Melissandre no podía dormir. Hacía tiempo que dormía mal, pero esa noche en particular estaba siendo especialmente agitada.
Los sueños llegaron lentamente, como siempre, comenzando con formas y colores indistintos. Pero esta vez, algo era diferente, una frialdad desconocida penetraba su mente, haciendo que su cuerpo temblara a pesar de la cálida atmósfera de la habitación. La nieve, una vasta extensión de nieve, se desplegó ante sus ojos cerrados. En medio de la blancura infinita, aparecieron figuras altas y esqueléticas, con ojos azules brillantes como el hielo.
Caminantes Blancos.
Melissandre intentó enfocarse en ellos, desentrañar sus secretos, pero sus formas eran elusivas, desdibujadas por la ventisca que los rodeaba. Intentaba ver más allá de la nieve y el hielo, pero la visión era confusa, como si el propio destino se burlara de su intento de comprender. Una sensación de urgencia la invadió, como si el tiempo se estuviera acabando.

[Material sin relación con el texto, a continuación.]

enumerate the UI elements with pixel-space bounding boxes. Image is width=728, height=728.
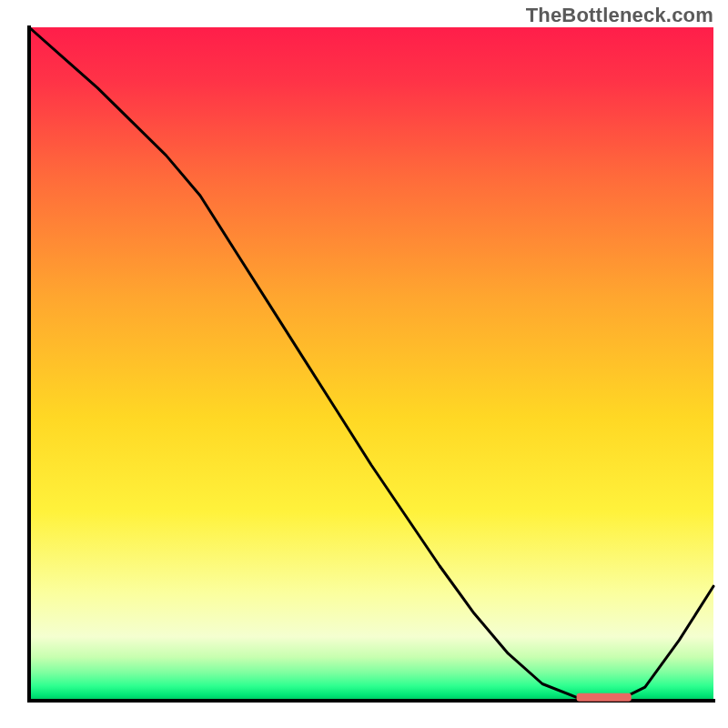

De repente, la imagen cambió. En medio de la tormenta, un niño apareció. Su cabello era blanco como la nieve y sus ojos oscuros. La apariencia del niño hizo que el corazón se detuviera por un momento. Tenía el cabello blanco y los ojos de un color claro, violáceo. Le recordaba a alguien pero no era capaz de reconocerlo, como si le eludiera. Y aún así, el niño seguía apareciendo, una y otra vez, en sus visiones. Siempre solo, siempre perdido, como un huérfano en un mundo cruel.
Melissandre intentó acercarse a él en su mente, llamarlo, pero el niño no parecía escuchar. La ventisca aumentó, y la nieve comenzó a girar a su alrededor en un torbellino de blanco cegador. La figura del niño se desvaneció en la tormenta, y los Caminantes Blancos se volvieron sombras aún más vagas y distantes.
La confusión y la frustración crecieron dentro de la sacerdotisa roja. No podía entender lo que estas visiones intentaban decirle. Intentó mirar más allá, forzar su vista mágica para penetrar el velo de la tormenta, pero la ventisca era implacable. La nieve giraba y giraba, creando un muro impenetrable de blanco que la dejaba ciega.
Y entonces escuchó el rugido de un dragón y sintió el calor quemar sus mejillas incluso cuando la piel de su rostro hacía tiempo que había dejado de ser sensible.
El fuego del dragón la despertó y se encontró sudando como pocas veces lo había hecho en su vida.